[Saved entries]
== Segment start ==
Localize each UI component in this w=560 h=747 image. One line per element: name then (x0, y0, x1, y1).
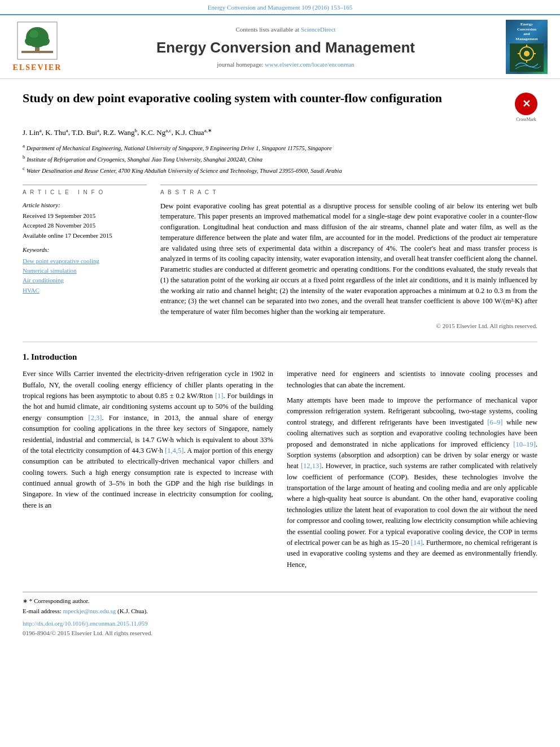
elsevier-wordmark: ELSEVIER (13, 62, 62, 73)
author-4: R.Z. Wangb (103, 128, 137, 137)
keyword-1[interactable]: Dew point evaporative cooling (23, 257, 147, 265)
journal-reference-bar: Energy Conversion and Management 109 (20… (0, 0, 560, 14)
ref-10-19[interactable]: [10–19] (513, 440, 536, 448)
abstract-col: A B S T R A C T Dew point evaporative co… (160, 185, 537, 331)
article-history: Article history: Received 19 September 2… (23, 201, 147, 241)
author-6: K.J. Chuaa,∗ (175, 128, 212, 137)
intro-section: 1. Introduction Ever since Wills Carrier… (23, 342, 537, 575)
sciencedirect-link[interactable]: ScienceDirect (301, 26, 336, 33)
svg-point-5 (38, 37, 50, 46)
crossmark-badge[interactable]: ✕ CrossMark (515, 93, 537, 115)
crossmark-label: CrossMark (515, 116, 537, 123)
affil-3: c Water Desalination and Reuse Center, 4… (23, 165, 537, 175)
footnote-star: ∗ (23, 597, 29, 604)
article-info-header: A R T I C L E I N F O (23, 185, 147, 196)
elsevier-logo-area: ELSEVIER (9, 21, 65, 73)
contents-available-text: Contents lists available at ScienceDirec… (72, 25, 499, 34)
journal-homepage: journal homepage: www.elsevier.com/locat… (72, 60, 499, 69)
ref-2-3[interactable]: [2,3] (89, 414, 102, 422)
elsevier-branding: ELSEVIER (9, 21, 65, 73)
elsevier-tree-icon (17, 21, 58, 60)
crossmark-icon: ✕ (515, 93, 537, 115)
author-5: K.C. Nga,c (141, 128, 172, 137)
received-date: Received 19 September 2015 (23, 212, 147, 220)
copyright-line: © 2015 Elsevier Ltd. All rights reserved… (160, 322, 537, 330)
author-1: J. Lina (23, 128, 42, 137)
ref-12-13[interactable]: [12,13] (301, 462, 321, 470)
keywords-block: Keywords: Dew point evaporative cooling … (23, 246, 147, 295)
intro-body: Ever since Wills Carrier invented the el… (23, 369, 537, 575)
author-2: K. Thua (45, 128, 68, 137)
footnote-area: ∗ * Corresponding author. E-mail address… (23, 592, 537, 638)
article-meta-section: A R T I C L E I N F O Article history: R… (23, 185, 537, 331)
author-email-link[interactable]: mpeckje@nus.edu.sg (63, 608, 116, 614)
keywords-label: Keywords: (23, 246, 147, 254)
footnote-email-line: E-mail address: mpeckje@nus.edu.sg (K.J.… (23, 607, 537, 615)
article-info-col: A R T I C L E I N F O Article history: R… (23, 185, 147, 331)
affiliations: a Department of Mechanical Engineering, … (23, 142, 537, 176)
svg-point-13 (524, 51, 530, 56)
svg-point-4 (25, 37, 36, 46)
journal-reference-text: Energy Conversion and Management 109 (20… (208, 4, 352, 11)
article-history-label: Article history: (23, 201, 147, 209)
cover-visual-icon (510, 43, 544, 72)
keyword-4[interactable]: HVAC (23, 286, 147, 295)
journal-header: ELSEVIER Contents lists available at Sci… (0, 14, 560, 79)
accepted-date: Accepted 28 November 2015 (23, 221, 147, 230)
issn-line: 0196-8904/© 2015 Elsevier Ltd. All right… (23, 629, 537, 637)
journal-cover-image: EnergyConversionandManagement (506, 20, 548, 74)
intro-col-left: Ever since Wills Carrier invented the el… (23, 369, 273, 575)
affil-1: a Department of Mechanical Engineering, … (23, 142, 537, 152)
author-3: T.D. Buia (72, 128, 99, 137)
journal-title: Energy Conversion and Management (72, 37, 499, 58)
keyword-2[interactable]: Numerical simulation (23, 267, 147, 275)
intro-col-right: imperative need for engineers and scient… (287, 369, 537, 575)
ref-1-4-5[interactable]: [1,4,5] (165, 447, 183, 455)
svg-point-6 (29, 30, 38, 38)
footnote-corresponding: ∗ * Corresponding author. (23, 597, 537, 605)
intro-title: 1. Introduction (23, 351, 537, 363)
available-date: Available online 17 December 2015 (23, 231, 147, 240)
keyword-3[interactable]: Air conditioning (23, 276, 147, 285)
affil-2: b Institute of Refrigeration and Cryogen… (23, 154, 537, 164)
article-title-section: Study on dew point evaporative cooling s… (23, 90, 537, 120)
ref-1[interactable]: [1] (215, 392, 224, 400)
ref-14[interactable]: [14] (411, 539, 423, 547)
abstract-header: A B S T R A C T (160, 185, 537, 196)
article-content: Study on dew point evaporative cooling s… (0, 79, 560, 649)
article-title: Study on dew point evaporative cooling s… (23, 90, 506, 107)
journal-homepage-link[interactable]: www.elsevier.com/locate/enconman (265, 61, 355, 68)
ref-6-9[interactable]: [6–9] (487, 418, 502, 426)
abstract-text: Dew point evaporative cooling has great … (160, 201, 537, 317)
doi-link[interactable]: http://dx.doi.org/10.1016/j.enconman.201… (23, 619, 537, 628)
journal-cover-area: EnergyConversionandManagement (506, 20, 551, 74)
journal-title-area: Contents lists available at ScienceDirec… (72, 25, 499, 69)
authors-line: J. Lina, K. Thua, T.D. Buia, R.Z. Wangb,… (23, 126, 537, 138)
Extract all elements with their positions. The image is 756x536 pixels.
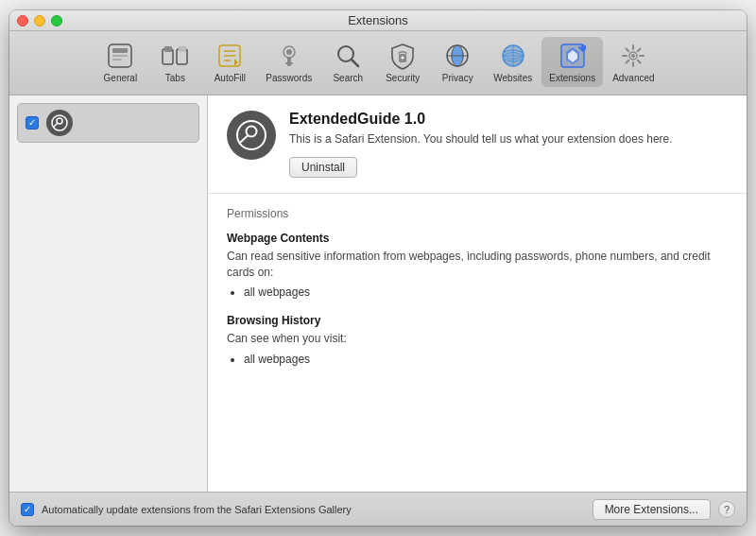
- title-bar: Extensions: [9, 10, 747, 31]
- svg-marker-12: [234, 59, 238, 66]
- permission-title-webpage: Webpage Contents: [227, 232, 728, 245]
- toolbar-item-passwords[interactable]: Passwords: [258, 37, 319, 87]
- extension-info: ExtendedGuide 1.0 This is a Safari Exten…: [289, 111, 728, 178]
- extension-header: ExtendedGuide 1.0 This is a Safari Exten…: [208, 95, 747, 194]
- toolbar-item-websites[interactable]: Websites: [486, 37, 540, 87]
- passwords-icon: [274, 41, 304, 71]
- advanced-label: Advanced: [612, 73, 654, 83]
- autofill-label: AutoFill: [215, 73, 246, 83]
- advanced-icon: [618, 41, 648, 71]
- security-icon: [387, 41, 418, 71]
- main-content: ✓: [9, 95, 747, 492]
- toolbar-item-advanced[interactable]: Advanced: [605, 37, 662, 87]
- permission-group-history: Browsing History Can see when you visit:…: [227, 314, 728, 366]
- websites-icon: [498, 41, 528, 71]
- svg-rect-1: [112, 48, 128, 53]
- tabs-icon: [160, 41, 190, 71]
- extension-name: ExtendedGuide 1.0: [289, 111, 728, 128]
- svg-point-20: [402, 57, 404, 60]
- permission-item: all webpages: [244, 285, 728, 299]
- svg-rect-3: [112, 59, 122, 61]
- help-button[interactable]: ?: [718, 501, 735, 518]
- svg-line-42: [638, 49, 641, 52]
- toolbar-item-search[interactable]: Search: [321, 37, 374, 87]
- svg-line-46: [54, 124, 58, 128]
- svg-rect-6: [164, 46, 172, 52]
- toolbar-item-privacy[interactable]: Privacy: [431, 37, 484, 87]
- svg-line-18: [352, 60, 358, 66]
- extension-description: This is a Safari Extension. You should t…: [289, 131, 728, 147]
- auto-update-checkbox[interactable]: ✓: [21, 503, 34, 516]
- close-button[interactable]: [17, 15, 28, 26]
- permission-group-webpage: Webpage Contents Can read sensitive info…: [227, 232, 728, 300]
- permission-item: all webpages: [244, 353, 728, 366]
- permission-desc-history: Can see when you visit:: [227, 331, 728, 347]
- bottom-bar: ✓ Automatically update extensions from t…: [9, 492, 747, 526]
- minimize-button[interactable]: [34, 15, 45, 26]
- toolbar-item-general[interactable]: General: [94, 37, 146, 87]
- permissions-section: Permissions Webpage Contents Can read se…: [208, 194, 747, 394]
- toolbar-item-autofill[interactable]: AutoFill: [203, 37, 256, 87]
- svg-line-43: [627, 61, 629, 63]
- detail-panel: ExtendedGuide 1.0 This is a Safari Exten…: [208, 95, 747, 492]
- privacy-label: Privacy: [442, 73, 473, 83]
- extensions-label: Extensions: [549, 73, 595, 83]
- general-icon: [105, 41, 135, 71]
- extension-large-icon: [227, 111, 276, 160]
- svg-point-28: [503, 45, 524, 66]
- search-label: Search: [333, 73, 363, 83]
- tabs-label: Tabs: [165, 73, 185, 83]
- extensions-icon: [558, 41, 588, 71]
- svg-rect-15: [287, 57, 291, 66]
- svg-rect-16: [285, 62, 293, 64]
- permission-list-webpage: all webpages: [244, 285, 728, 299]
- checkmark-icon: ✓: [28, 118, 36, 128]
- svg-line-40: [627, 49, 629, 52]
- privacy-icon: [442, 41, 472, 71]
- toolbar: General Tabs: [9, 31, 747, 95]
- permission-list-history: all webpages: [244, 353, 728, 366]
- extension-small-icon: [46, 110, 73, 136]
- extension-list-item[interactable]: ✓: [17, 103, 199, 143]
- toolbar-item-extensions[interactable]: Extensions: [541, 37, 603, 87]
- more-extensions-button[interactable]: More Extensions...: [593, 499, 711, 520]
- websites-label: Websites: [493, 73, 532, 83]
- sidebar: ✓: [9, 95, 208, 492]
- search-icon: [333, 41, 363, 71]
- window-controls: [17, 15, 62, 26]
- uninstall-button[interactable]: Uninstall: [289, 157, 357, 178]
- svg-rect-2: [112, 55, 128, 57]
- autofill-icon: [215, 41, 245, 71]
- permission-desc-webpage: Can read sensitive information from webp…: [227, 249, 728, 281]
- svg-point-14: [286, 49, 292, 55]
- toolbar-item-tabs[interactable]: Tabs: [148, 37, 201, 87]
- window-title: Extensions: [348, 13, 408, 27]
- auto-update-label: Automatically update extensions from the…: [42, 504, 585, 515]
- permission-title-history: Browsing History: [227, 314, 728, 327]
- svg-line-49: [241, 136, 248, 143]
- svg-rect-7: [179, 46, 186, 52]
- svg-line-41: [638, 61, 641, 63]
- svg-rect-33: [581, 45, 586, 50]
- passwords-label: Passwords: [266, 73, 312, 83]
- permissions-heading: Permissions: [227, 207, 728, 220]
- toolbar-item-security[interactable]: Security: [376, 37, 429, 87]
- checkbox-checkmark: ✓: [24, 505, 31, 514]
- extension-checkbox[interactable]: ✓: [26, 116, 39, 130]
- security-label: Security: [386, 73, 420, 83]
- svg-point-35: [631, 54, 635, 58]
- maximize-button[interactable]: [51, 15, 62, 26]
- general-label: General: [104, 73, 138, 83]
- main-window: Extensions General: [9, 10, 747, 526]
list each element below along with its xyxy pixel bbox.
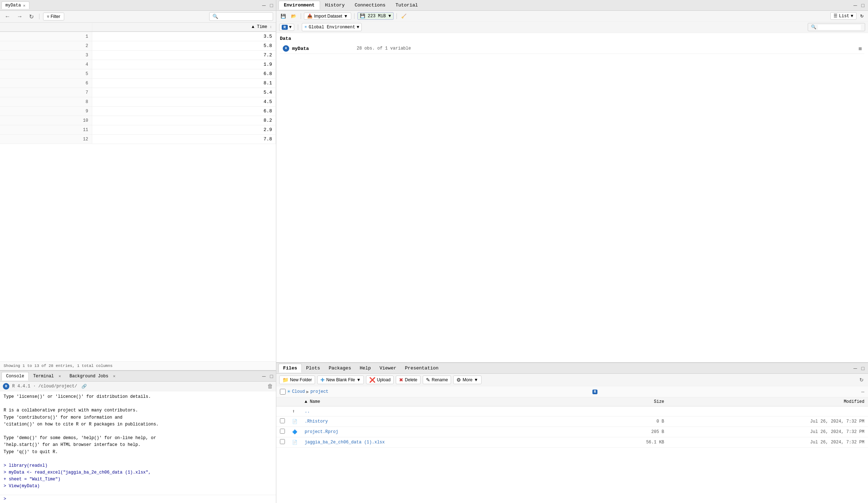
save-env-btn[interactable]: 💾 (279, 13, 287, 19)
tab-history[interactable]: History (320, 1, 350, 9)
data-search-input[interactable] (220, 14, 270, 19)
files-modified-header[interactable]: Modified (668, 397, 868, 406)
global-env-label: Global Environment (309, 25, 355, 30)
maximize-data-btn[interactable]: □ (269, 2, 275, 9)
env-data-row-mydata[interactable]: R myData 28 obs. of 1 variable ▦ (280, 43, 864, 54)
tab-environment[interactable]: Environment (278, 1, 320, 10)
right-bottom: Files Plots Packages Help Viewer Present… (276, 363, 868, 503)
tab-help[interactable]: Help (355, 364, 375, 372)
console-line: 'citation()' on how to cite R or R packa… (4, 421, 272, 428)
list-icon: ☰ (834, 13, 837, 19)
tab-packages[interactable]: Packages (324, 364, 355, 372)
delete-btn[interactable]: ✖ Delete (396, 376, 421, 384)
load-env-btn[interactable]: 📂 (290, 13, 298, 19)
rename-btn[interactable]: ✎ Rename (423, 376, 451, 384)
minimize-files-btn[interactable]: ─ (852, 365, 859, 372)
breadcrumb-checkbox[interactable] (280, 389, 286, 395)
file-name-link[interactable]: .. (305, 409, 310, 414)
tab-mydata-close[interactable]: ✕ (23, 3, 25, 8)
file-checkbox[interactable] (280, 429, 285, 434)
tab-plots[interactable]: Plots (302, 364, 324, 372)
file-name-link[interactable]: project.Rproj (305, 429, 338, 434)
file-checkbox[interactable] (280, 439, 285, 444)
table-row: 7 5.4 (0, 88, 276, 97)
time-header[interactable]: ▲ Time ↕ (92, 23, 276, 32)
file-check-cell[interactable] (276, 427, 288, 437)
sort-indicator: ↕ (270, 25, 272, 29)
tab-background-jobs[interactable]: Background Jobs ✕ (65, 372, 120, 380)
maximize-console-btn[interactable]: □ (269, 373, 275, 380)
tab-mydata[interactable]: myData ✕ (1, 1, 29, 9)
right-panel: Environment History Connections Tutorial… (276, 0, 868, 503)
files-name-header[interactable]: ▲ Name (301, 397, 586, 406)
tab-history-label: History (325, 3, 345, 8)
tab-viewer[interactable]: Viewer (375, 364, 401, 372)
list-dropdown[interactable]: ☰ List ▼ (830, 12, 857, 20)
file-name-cell[interactable]: project.Rproj (301, 427, 586, 437)
new-folder-btn[interactable]: 📁 New Folder (279, 376, 315, 384)
tab-presentation[interactable]: Presentation (400, 364, 443, 372)
time-cell: 7.2 (92, 51, 276, 60)
upload-btn[interactable]: ❌ Upload (366, 376, 394, 384)
open-icon: 📂 (291, 14, 296, 19)
refresh-env-btn[interactable]: ↻ (859, 13, 865, 19)
table-row: 9 6.8 (0, 107, 276, 116)
console-clear-btn[interactable]: 🗑 (267, 383, 273, 390)
list-item[interactable]: 📄 jaggia_ba_2e_ch06_data (1).xlsx 56.1 K… (276, 437, 868, 448)
tab-terminal-close[interactable]: ✕ (58, 374, 61, 378)
more-btn[interactable]: ⚙ More ▼ (453, 376, 481, 384)
filter-btn[interactable]: ▿ Filter (43, 13, 64, 20)
tab-bgjobs-close[interactable]: ✕ (113, 374, 116, 378)
clean-brush-btn[interactable]: 🧹 (400, 13, 408, 19)
files-size-header[interactable]: Size (586, 397, 668, 406)
breadcrumb-more-btn[interactable]: ⋯ (862, 389, 864, 395)
tab-files[interactable]: Files (278, 364, 302, 373)
r-lang-select[interactable]: R ▼ (279, 24, 294, 31)
files-check-header (276, 397, 288, 406)
list-item[interactable]: 📄 .Rhistory 0 B Jul 26, 2024, 7:32 PM (276, 416, 868, 427)
grid-view-icon[interactable]: ▦ (859, 46, 862, 51)
file-checkbox[interactable] (280, 418, 285, 423)
breadcrumb-project[interactable]: project (310, 389, 328, 394)
file-icon-cell: 📄 (288, 437, 301, 448)
forward-btn[interactable]: → (15, 13, 24, 20)
tab-connections[interactable]: Connections (349, 1, 390, 9)
file-name-link[interactable]: jaggia_ba_2e_ch06_data (1).xlsx (305, 440, 385, 445)
breadcrumb-cloud[interactable]: Cloud (292, 389, 305, 394)
file-name-cell[interactable]: jaggia_ba_2e_ch06_data (1).xlsx (301, 437, 586, 448)
tab-tutorial[interactable]: Tutorial (390, 1, 423, 9)
refresh-btn[interactable]: ↻ (27, 13, 36, 21)
console-line: + sheet = "Wait_Time") (4, 476, 272, 483)
minimize-console-btn[interactable]: ─ (261, 373, 267, 380)
table-row: 8 4.5 (0, 97, 276, 107)
file-check-cell[interactable] (276, 437, 288, 448)
tab-environment-label: Environment (284, 3, 315, 8)
row-num-cell: 1 (0, 32, 92, 41)
maximize-files-btn[interactable]: □ (860, 365, 866, 372)
file-name-cell[interactable]: .Rhistory (301, 416, 586, 427)
r-logo: R (3, 383, 9, 390)
file-name-cell[interactable]: .. (301, 406, 586, 416)
back-btn[interactable]: ← (3, 13, 12, 20)
breadcrumb-sep: ▶ (306, 389, 309, 395)
maximize-env-btn[interactable]: □ (860, 2, 866, 9)
console-input[interactable] (8, 497, 272, 502)
tab-terminal[interactable]: Terminal ✕ (29, 372, 65, 380)
env-search-input[interactable] (818, 25, 861, 30)
row-num-cell: 8 (0, 97, 92, 107)
import-dataset-btn[interactable]: 📥 Import Dataset ▼ (304, 13, 351, 20)
tab-console[interactable]: Console (1, 372, 29, 381)
new-blank-file-btn[interactable]: ✚ New Blank File ▼ (317, 376, 364, 384)
file-name-link[interactable]: .Rhistory (305, 419, 328, 424)
data-search-box: 🔍 (209, 12, 273, 21)
minimize-data-btn[interactable]: ─ (261, 2, 267, 9)
list-item[interactable]: 🔷 project.Rproj 205 B Jul 26, 2024, 7:32… (276, 427, 868, 437)
file-check-cell[interactable] (276, 416, 288, 427)
new-folder-label: New Folder (290, 377, 312, 382)
row-num-cell: 11 (0, 125, 92, 135)
minimize-env-btn[interactable]: ─ (852, 2, 859, 9)
global-env-select[interactable]: ☀ Global Environment ▼ (302, 23, 362, 31)
refresh-files-btn[interactable]: ↻ (858, 376, 865, 383)
row-num-header (0, 23, 92, 32)
list-item[interactable]: ⬆ .. (276, 406, 868, 416)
== Segment end ==
▶ **TASK INSTRUCTIONS**
A single number is the answer: how many lines of the entries above contain "Ever"?

▶ **ANSWER TO THIS EXERCISE**
3